• _PROBLEM DESCRIPTION_:
An exact transcription of every record below is required, with the pictures left out.

(PROVIDED MATERIAL Opens)

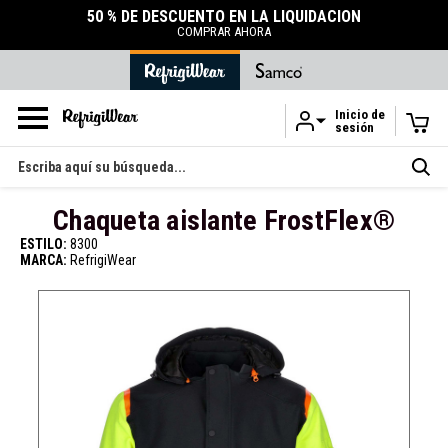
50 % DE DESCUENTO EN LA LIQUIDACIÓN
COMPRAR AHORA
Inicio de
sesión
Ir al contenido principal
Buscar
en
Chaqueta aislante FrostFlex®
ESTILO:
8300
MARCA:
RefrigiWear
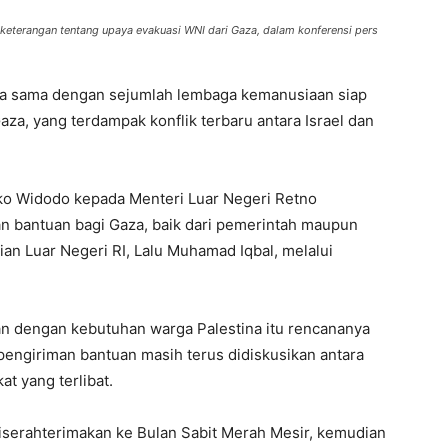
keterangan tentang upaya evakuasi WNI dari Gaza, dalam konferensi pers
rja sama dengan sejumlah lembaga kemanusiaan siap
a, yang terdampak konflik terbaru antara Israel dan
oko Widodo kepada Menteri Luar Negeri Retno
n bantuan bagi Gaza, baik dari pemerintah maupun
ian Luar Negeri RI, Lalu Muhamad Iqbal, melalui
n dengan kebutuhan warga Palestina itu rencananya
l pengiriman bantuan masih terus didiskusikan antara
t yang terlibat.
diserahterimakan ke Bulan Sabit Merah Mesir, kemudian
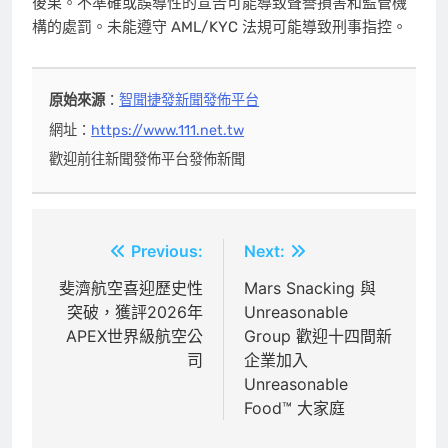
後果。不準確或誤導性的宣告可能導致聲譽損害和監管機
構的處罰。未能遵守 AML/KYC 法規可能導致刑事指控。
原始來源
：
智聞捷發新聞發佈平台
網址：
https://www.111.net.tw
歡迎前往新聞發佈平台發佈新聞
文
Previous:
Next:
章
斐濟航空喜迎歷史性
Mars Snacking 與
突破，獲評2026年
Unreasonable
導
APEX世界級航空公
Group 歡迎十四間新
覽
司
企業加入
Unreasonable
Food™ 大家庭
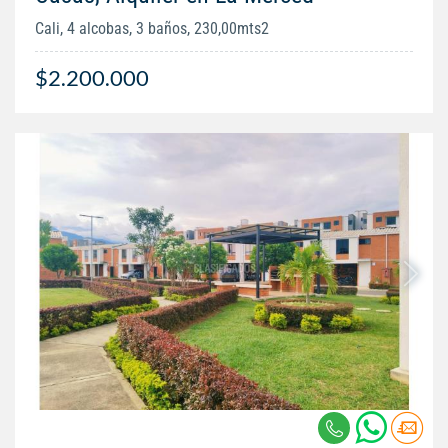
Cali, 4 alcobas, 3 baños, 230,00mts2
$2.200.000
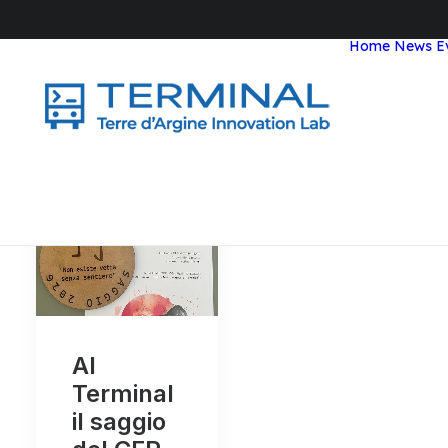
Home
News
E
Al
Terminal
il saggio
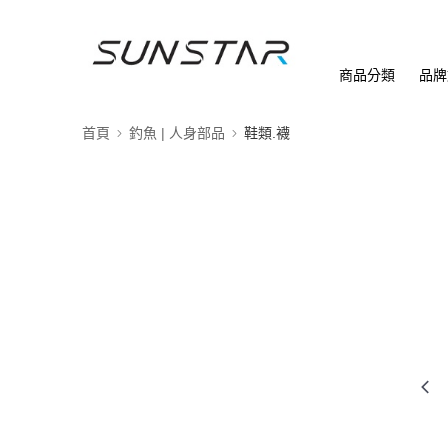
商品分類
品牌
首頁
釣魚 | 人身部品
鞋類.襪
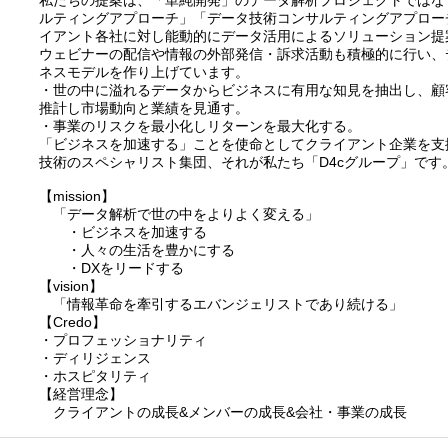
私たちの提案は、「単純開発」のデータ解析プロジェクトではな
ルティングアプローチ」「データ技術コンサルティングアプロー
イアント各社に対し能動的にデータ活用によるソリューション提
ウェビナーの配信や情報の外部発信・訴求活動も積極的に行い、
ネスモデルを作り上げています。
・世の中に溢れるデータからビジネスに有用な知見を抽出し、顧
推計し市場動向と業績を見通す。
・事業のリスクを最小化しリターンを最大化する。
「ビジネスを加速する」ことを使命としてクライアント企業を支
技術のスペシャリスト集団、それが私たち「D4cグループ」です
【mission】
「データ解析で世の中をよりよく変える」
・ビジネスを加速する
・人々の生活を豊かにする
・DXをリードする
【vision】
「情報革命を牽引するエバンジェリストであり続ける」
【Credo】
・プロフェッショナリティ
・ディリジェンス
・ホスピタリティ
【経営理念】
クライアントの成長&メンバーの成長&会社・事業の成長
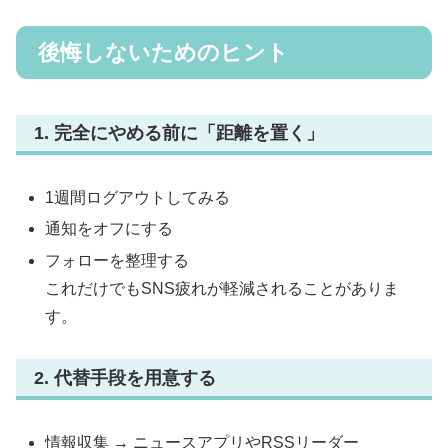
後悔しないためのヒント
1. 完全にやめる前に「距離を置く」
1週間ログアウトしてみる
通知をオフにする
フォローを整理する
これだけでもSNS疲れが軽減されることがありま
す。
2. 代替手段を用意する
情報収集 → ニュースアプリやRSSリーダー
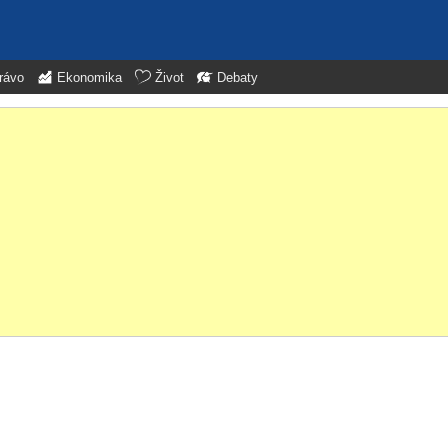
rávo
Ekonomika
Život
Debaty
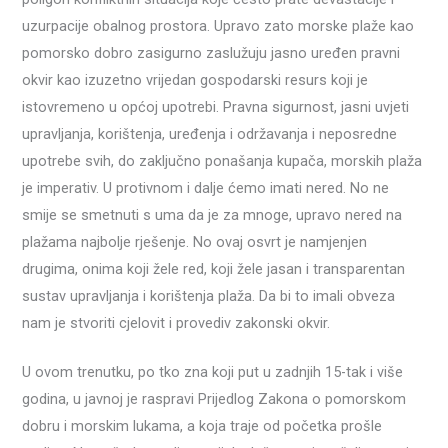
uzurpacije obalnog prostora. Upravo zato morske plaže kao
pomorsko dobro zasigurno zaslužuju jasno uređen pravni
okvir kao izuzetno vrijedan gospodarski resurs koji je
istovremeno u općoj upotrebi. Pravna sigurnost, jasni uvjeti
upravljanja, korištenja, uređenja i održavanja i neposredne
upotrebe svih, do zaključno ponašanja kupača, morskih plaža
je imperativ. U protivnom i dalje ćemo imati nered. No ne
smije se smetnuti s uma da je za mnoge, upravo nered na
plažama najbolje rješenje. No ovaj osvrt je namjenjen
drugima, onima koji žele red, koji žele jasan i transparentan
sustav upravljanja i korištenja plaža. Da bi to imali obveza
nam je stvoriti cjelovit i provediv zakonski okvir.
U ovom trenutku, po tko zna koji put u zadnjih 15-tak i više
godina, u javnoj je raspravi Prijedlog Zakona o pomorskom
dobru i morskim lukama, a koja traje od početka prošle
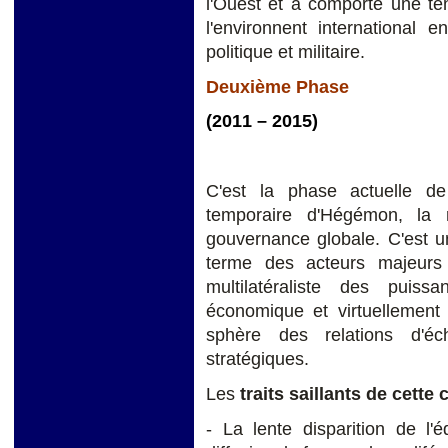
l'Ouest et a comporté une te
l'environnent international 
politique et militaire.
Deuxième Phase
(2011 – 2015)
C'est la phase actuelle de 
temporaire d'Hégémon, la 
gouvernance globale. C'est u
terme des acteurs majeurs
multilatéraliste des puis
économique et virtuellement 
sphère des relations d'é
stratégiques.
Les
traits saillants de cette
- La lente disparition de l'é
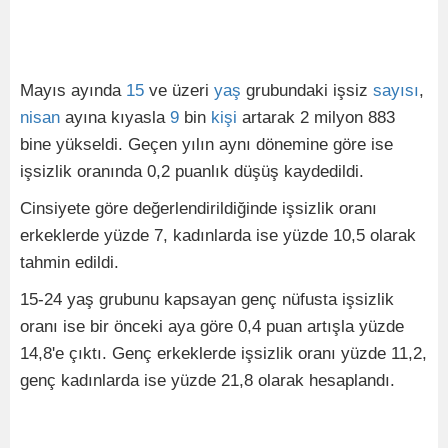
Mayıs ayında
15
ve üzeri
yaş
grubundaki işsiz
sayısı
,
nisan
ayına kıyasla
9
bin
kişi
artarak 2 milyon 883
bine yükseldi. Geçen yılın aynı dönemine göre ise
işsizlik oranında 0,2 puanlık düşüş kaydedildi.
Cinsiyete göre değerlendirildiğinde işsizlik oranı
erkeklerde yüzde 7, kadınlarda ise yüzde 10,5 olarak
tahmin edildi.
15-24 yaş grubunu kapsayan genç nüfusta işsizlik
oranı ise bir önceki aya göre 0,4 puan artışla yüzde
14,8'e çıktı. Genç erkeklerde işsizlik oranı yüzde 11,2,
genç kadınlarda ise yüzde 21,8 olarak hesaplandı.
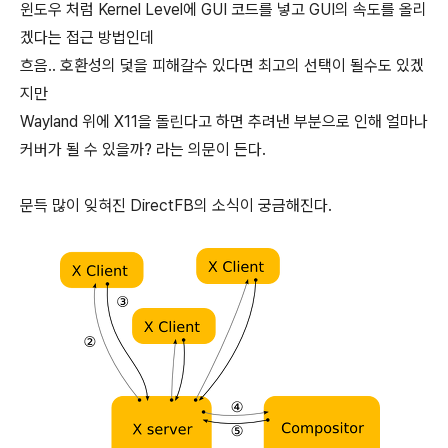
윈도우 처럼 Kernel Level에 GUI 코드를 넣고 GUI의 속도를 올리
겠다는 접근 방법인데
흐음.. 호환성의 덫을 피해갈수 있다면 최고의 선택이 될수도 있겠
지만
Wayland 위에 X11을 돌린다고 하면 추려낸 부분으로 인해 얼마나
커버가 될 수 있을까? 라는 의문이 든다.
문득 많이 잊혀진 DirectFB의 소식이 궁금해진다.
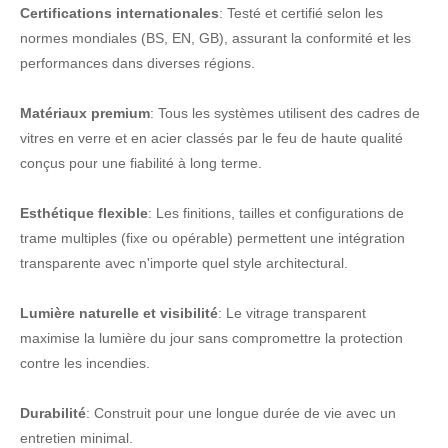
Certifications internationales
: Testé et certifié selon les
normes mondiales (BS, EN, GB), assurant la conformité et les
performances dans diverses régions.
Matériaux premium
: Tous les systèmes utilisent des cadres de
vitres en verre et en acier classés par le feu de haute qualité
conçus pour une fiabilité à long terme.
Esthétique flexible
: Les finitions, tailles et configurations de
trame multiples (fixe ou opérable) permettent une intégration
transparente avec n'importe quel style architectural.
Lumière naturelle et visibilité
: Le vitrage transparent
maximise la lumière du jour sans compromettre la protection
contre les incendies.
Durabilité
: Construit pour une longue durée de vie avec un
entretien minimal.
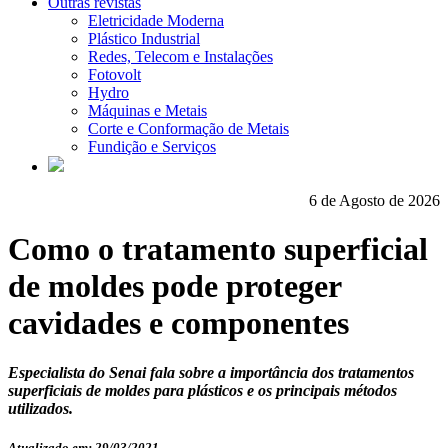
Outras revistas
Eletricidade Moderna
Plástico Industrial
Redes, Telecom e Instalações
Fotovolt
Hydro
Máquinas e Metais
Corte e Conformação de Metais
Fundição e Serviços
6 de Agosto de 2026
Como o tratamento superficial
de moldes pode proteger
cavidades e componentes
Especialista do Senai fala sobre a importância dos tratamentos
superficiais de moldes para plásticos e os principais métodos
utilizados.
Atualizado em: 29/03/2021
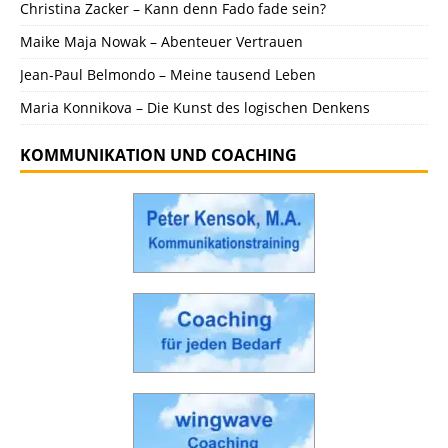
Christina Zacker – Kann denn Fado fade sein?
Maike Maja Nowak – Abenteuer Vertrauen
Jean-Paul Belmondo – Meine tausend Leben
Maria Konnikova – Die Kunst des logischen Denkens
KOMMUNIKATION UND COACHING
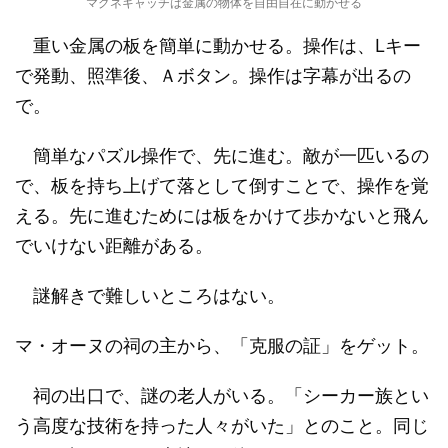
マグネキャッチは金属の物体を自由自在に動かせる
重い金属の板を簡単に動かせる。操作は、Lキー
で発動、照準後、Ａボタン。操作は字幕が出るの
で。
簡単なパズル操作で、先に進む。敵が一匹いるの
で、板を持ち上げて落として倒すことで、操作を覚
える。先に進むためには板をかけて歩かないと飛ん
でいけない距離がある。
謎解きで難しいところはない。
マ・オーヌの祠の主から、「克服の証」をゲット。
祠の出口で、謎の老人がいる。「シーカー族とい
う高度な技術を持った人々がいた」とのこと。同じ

(PROVIDED MATERIAL Closes)

• _TASK RESULT_:
50 % DE DESCUENTO EN LA LIQUIDACIÓN
COMPRAR AHORA
Inicio de
sesión
Ir al contenido principal
Buscar
en
Chaqueta aislante FrostFlex®
ESTILO:
8300
MARCA:
RefrigiWear
keterangan tentang upaya evakuasi WNI dari Gaza, dalam konferensi pers
rja sama dengan sejumlah lembaga kemanusiaan siap
a, yang terdampak konflik terbaru antara Israel dan
oko Widodo kepada Menteri Luar Negeri Retno
n bantuan bagi Gaza, baik dari pemerintah maupun
ian Luar Negeri RI, Lalu Muhamad Iqbal, melalui
n dengan kebutuhan warga Palestina itu rencananya
l pengiriman bantuan masih terus didiskusikan antara
t yang terlibat.
diserahterimakan ke Bulan Sabit Merah Mesir, kemudian
後果。不準確或誤導性的宣告可能導致聲譽損害和監管機
構的處罰。未能遵守 AML/KYC 法規可能導致刑事指控。
原始來源
：
智聞捷發新聞發佈平台
網址：
https://www.111.net.tw
歡迎前往新聞發佈平台發佈新聞
文
Previous:
Next:
章
斐濟航空喜迎歷史性
Mars Snacking 與
突破，獲評2026年
Unreasonable
導
APEX世界級航空公
Group 歡迎十四間新
覽
司
企業加入
Unreasonable
Food™ 大家庭
Cali, 4 alcobas, 3 baños, 230,00mts2
$2.200.000
Home
News
E
Al
Terminal
il saggio
商品分類
品牌
首頁
釣魚 | 人身部品
鞋類.襪
私たちの提案は、「単純開発」のデータ解析プロジェクトではな
ルティングアプローチ」「データ技術コンサルティングアプロー
イアント各社に対し能動的にデータ活用によるソリューション提
ウェビナーの配信や情報の外部発信・訴求活動も積極的に行い、
ネスモデルを作り上げています。
・世の中に溢れるデータからビジネスに有用な知見を抽出し、顧
推計し市場動向と業績を見通す。
・事業のリスクを最小化しリターンを最大化する。
「ビジネスを加速する」ことを使命としてクライアント企業を支
技術のスペシャリスト集団、それが私たち「D4cグループ」です
【mission】
「データ解析で世の中をよりよく変える」
・ビジネスを加速する
・人々の生活を豊かにする
・DXをリードする
【vision】
「情報革命を牽引するエバンジェリストであり続ける」
【Credo】
・プロフェッショナリティ
・ディリジェンス
・ホスピタリティ
【経営理念】
クライアントの成長&メンバーの成長&会社・事業の成長
後悔しないためのヒント
1. 完全にやめる前に「距離を置く」
1週間ログアウトしてみる
通知をオフにする
フォローを整理する
これだけでもSNS疲れが軽減されることがありま
す。
2. 代替手段を用意する
情報収集 → ニュースアプリやRSSリーダー
rávo
Ekonomika
Život
Debaty
uzurpacije obalnog prostora. Upravo zato morske plaže kao
pomorsko dobro zasigurno zaslužuju jasno uređen pravni
okvir kao izuzetno vrijedan gospodarski resurs koji je
istovremeno u općoj upotrebi. Pravna sigurnost, jasni uvjeti
upravljanja, korištenja, uređenja i održavanja i neposredne
upotrebe svih, do zaključno ponašanja kupača, morskih plaža
je imperativ. U protivnom i dalje ćemo imati nered. No ne
smije se smetnuti s uma da je za mnoge, upravo nered na
plažama najbolje rješenje. No ovaj osvrt je namjenjen
drugima, onima koji žele red, koji žele jasan i transparentan
sustav upravljanja i korištenja plaža. Da bi to imali obveza
nam je stvoriti cjelovit i provediv zakonski okvir.
U ovom trenutku, po tko zna koji put u zadnjih 15-tak i više
godina, u javnoj je raspravi Prijedlog Zakona o pomorskom
dobru i morskim lukama, a koja traje od početka prošle
l'Ouest et a comporté une te
l'environnent international 
politique et militaire.
Deuxième Phase
(2011 – 2015)
C'est la phase actuelle de 
temporaire d'Hégémon, la 
gouvernance globale. C'est u
terme des acteurs majeurs
multilatéraliste des puis
économique et virtuellement 
sphère des relations d'é
stratégiques.
Les
traits saillants de cette
- La lente disparition de l'é
Mayıs ayında
15
ve üzeri
yaş
grubundaki işsiz
sayısı
,
nisan
ayına kıyasla
9
bin
kişi
artarak 2 milyon 883
bine yükseldi. Geçen yılın aynı dönemine göre ise
işsizlik oranında 0,2 puanlık düşüş kaydedildi.
Cinsiyete göre değerlendirildiğinde işsizlik oranı
erkeklerde yüzde 7, kadınlarda ise yüzde 10,5 olarak
tahmin edildi.
15-24 yaş grubunu kapsayan genç nüfusta işsizlik
oranı ise bir önceki aya göre 0,4 puan artışla yüzde
14,8'e çıktı. Genç erkeklerde işsizlik oranı yüzde 11,2,
genç kadınlarda ise yüzde 21,8 olarak hesaplandı.
윈도우 처럼 Kernel Level에 GUI 코드를 넣고 GUI의 속도를 올리
겠다는 접근 방법인데
흐음.. 호환성의 덫을 피해갈수 있다면 최고의 선택이 될수도 있겠
지만
Wayland 위에 X11을 돌린다고 하면 추려낸 부분으로 인해 얼마나
커버가 될 수 있을까? 라는 의문이 든다.
문득 많이 잊혀진 DirectFB의 소식이 궁금해진다.
Certifications internationales
: Testé et certifié selon les
normes mondiales (BS, EN, GB), assurant la conformité et les
performances dans diverses régions.
Matériaux premium
: Tous les systèmes utilisent des cadres de
vitres en verre et en acier classés par le feu de haute qualité
conçus pour une fiabilité à long terme.
Esthétique flexible
: Les finitions, tailles et configurations de
trame multiples (fixe ou opérable) permettent une intégration
transparente avec n'importe quel style architectural.
Lumière naturelle et visibilité
: Le vitrage transparent
maximise la lumière du jour sans compromettre la protection
contre les incendies.
Durabilité
: Construit pour une longue durée de vie avec un
entretien minimal.
Outras revistas
Eletricidade Moderna
Plástico Industrial
Redes, Telecom e Instalações
Fotovolt
Hydro
Máquinas e Metais
Corte e Conformação de Metais
Fundição e Serviços
6 de Agosto de 2026
Como o tratamento superficial
de moldes pode proteger
cavidades e componentes
Especialista do Senai fala sobre a importância dos tratamentos
superficiais de moldes para plásticos e os principais métodos
utilizados.
Atualizado em: 29/03/2021
Christina Zacker – Kann denn Fado fade sein?
Maike Maja Nowak – Abenteuer Vertrauen
Jean-Paul Belmondo – Meine tausend Leben
Maria Konnikova – Die Kunst des logischen Denkens
KOMMUNIKATION UND COACHING
マグネキャッチは金属の物体を自由自在に動かせる
重い金属の板を簡単に動かせる。操作は、Lキー
で発動、照準後、Ａボタン。操作は字幕が出るの
で。
簡単なパズル操作で、先に進む。敵が一匹いるの
で、板を持ち上げて落として倒すことで、操作を覚
える。先に進むためには板をかけて歩かないと飛ん
でいけない距離がある。
謎解きで難しいところはない。
マ・オーヌの祠の主から、「克服の証」をゲット。
祠の出口で、謎の老人がいる。「シーカー族とい
う高度な技術を持った人々がいた」とのこと。同じ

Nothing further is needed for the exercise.